(Stored data entries)
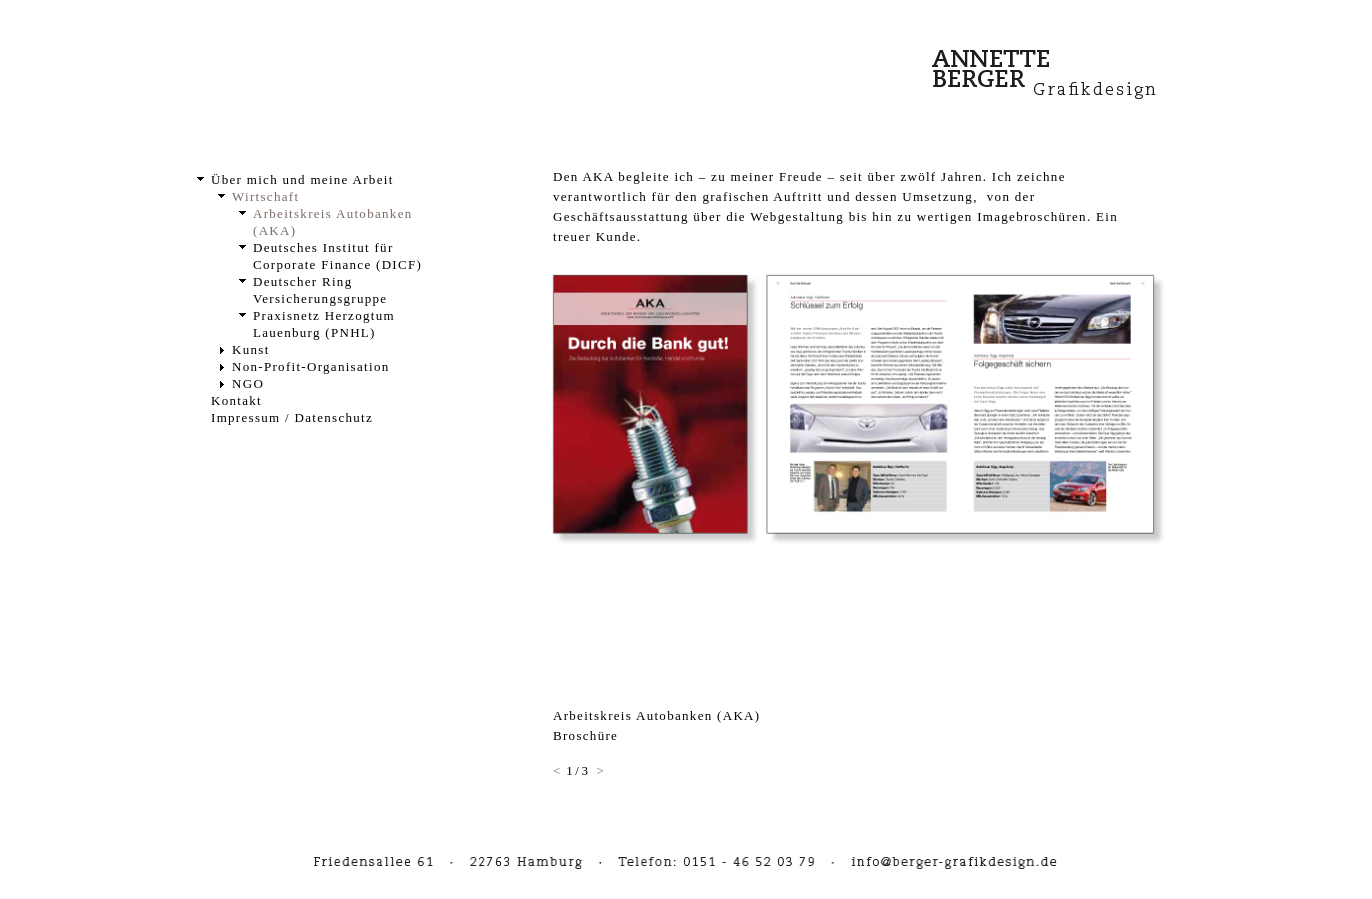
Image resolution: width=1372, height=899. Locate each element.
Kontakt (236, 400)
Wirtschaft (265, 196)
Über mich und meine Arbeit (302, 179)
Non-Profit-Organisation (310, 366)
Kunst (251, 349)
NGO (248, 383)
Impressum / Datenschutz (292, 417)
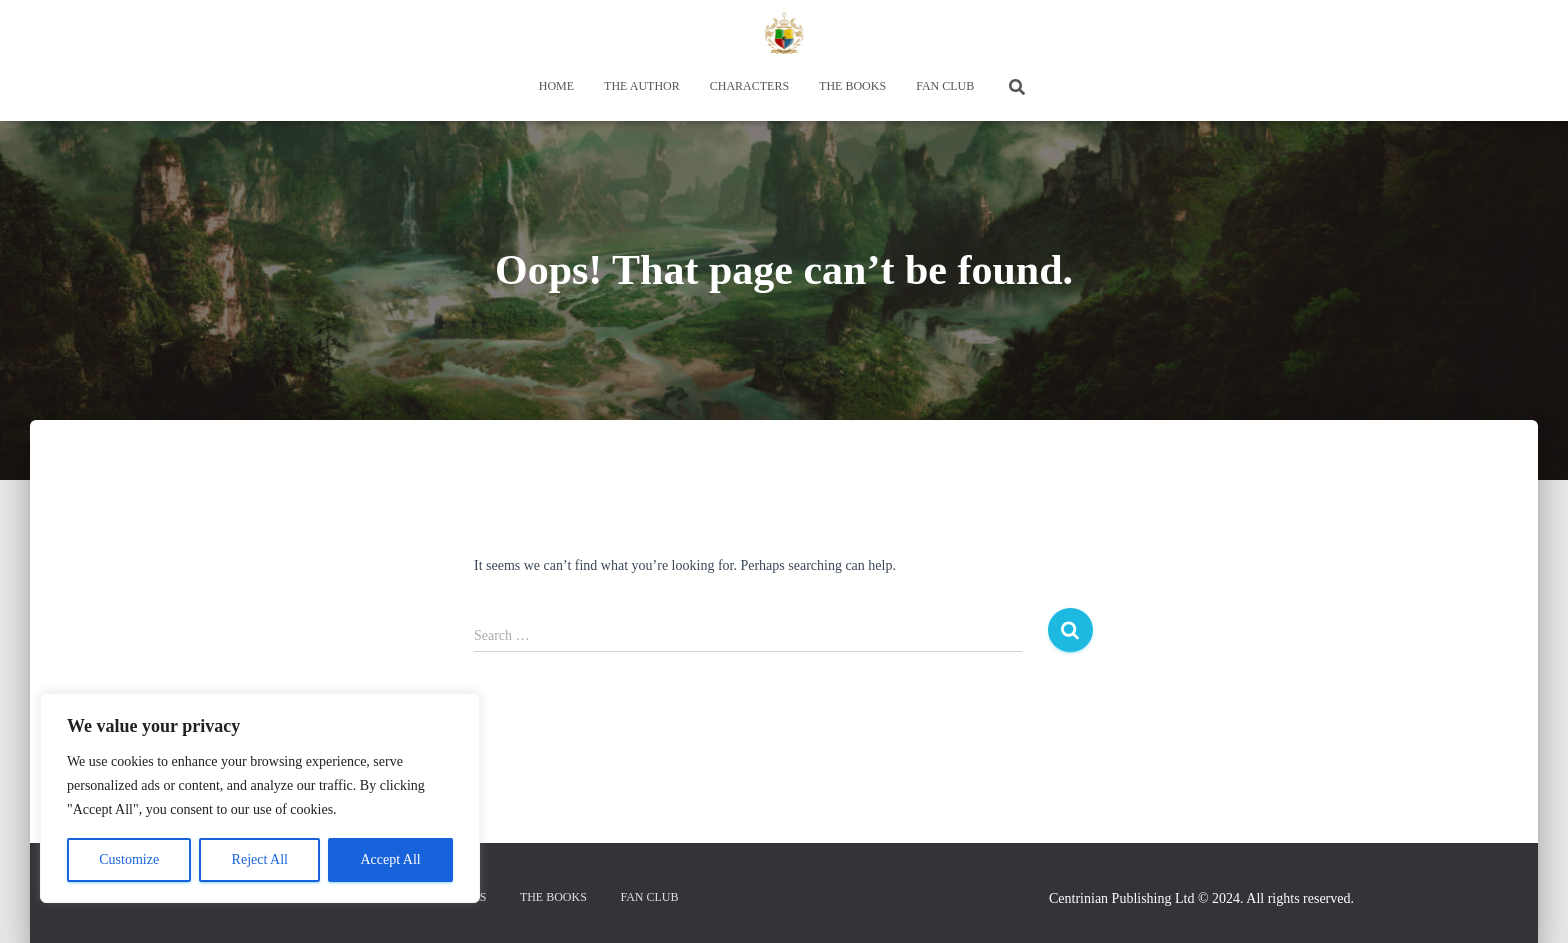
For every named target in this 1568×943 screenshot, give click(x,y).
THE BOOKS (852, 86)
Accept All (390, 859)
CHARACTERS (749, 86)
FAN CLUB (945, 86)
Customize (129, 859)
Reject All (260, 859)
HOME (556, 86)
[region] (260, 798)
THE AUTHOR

---

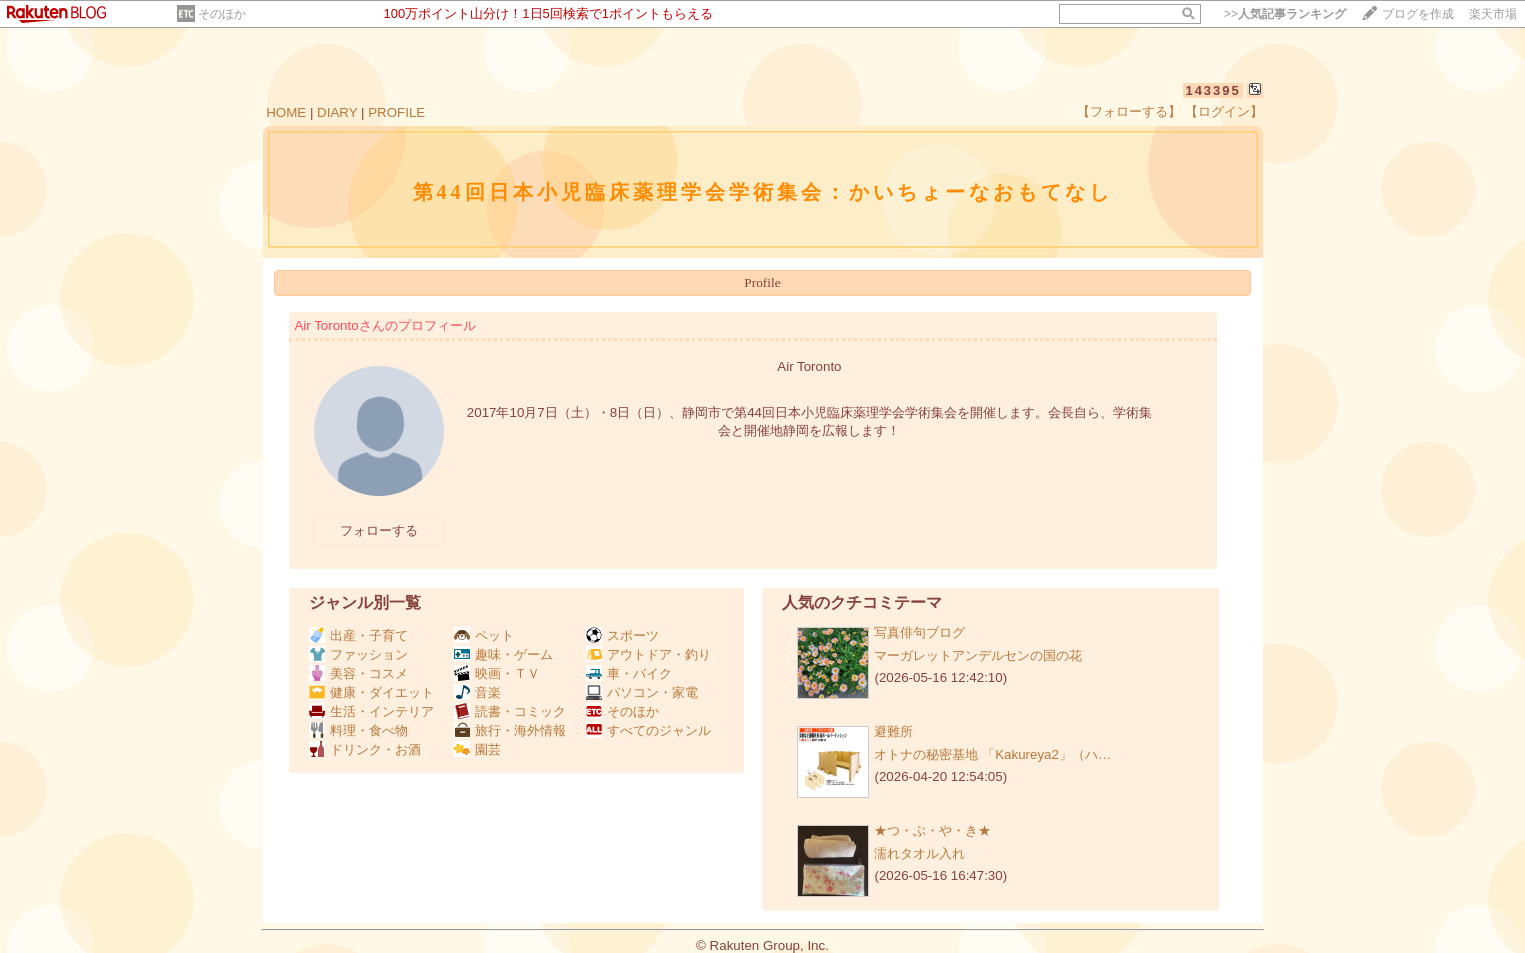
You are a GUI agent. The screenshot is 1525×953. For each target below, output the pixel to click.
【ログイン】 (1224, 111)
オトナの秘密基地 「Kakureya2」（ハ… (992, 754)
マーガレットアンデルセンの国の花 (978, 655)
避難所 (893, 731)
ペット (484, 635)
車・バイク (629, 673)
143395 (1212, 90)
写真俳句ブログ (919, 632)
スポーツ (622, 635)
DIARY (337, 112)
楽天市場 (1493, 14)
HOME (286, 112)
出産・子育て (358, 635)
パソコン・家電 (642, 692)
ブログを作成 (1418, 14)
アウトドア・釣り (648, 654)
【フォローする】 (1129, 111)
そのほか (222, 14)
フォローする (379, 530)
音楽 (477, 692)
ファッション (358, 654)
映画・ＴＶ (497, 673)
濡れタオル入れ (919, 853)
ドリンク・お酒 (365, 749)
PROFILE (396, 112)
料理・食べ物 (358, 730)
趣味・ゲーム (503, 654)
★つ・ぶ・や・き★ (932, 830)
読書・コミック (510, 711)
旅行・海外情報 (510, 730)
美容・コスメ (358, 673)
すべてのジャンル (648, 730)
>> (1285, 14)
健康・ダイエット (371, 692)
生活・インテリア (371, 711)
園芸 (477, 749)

◆ **What to work on**: Will you return exactly the lines above from the one with "読書・コミック (510, 711)" down to the one with "園芸 (477, 749)", counting both as part of the range?

◆ **Result**:
読書・コミック (510, 711)
旅行・海外情報 (510, 730)
美容・コスメ (358, 673)
すべてのジャンル (648, 730)
>> (1285, 14)
健康・ダイエット (371, 692)
生活・インテリア (371, 711)
園芸 (477, 749)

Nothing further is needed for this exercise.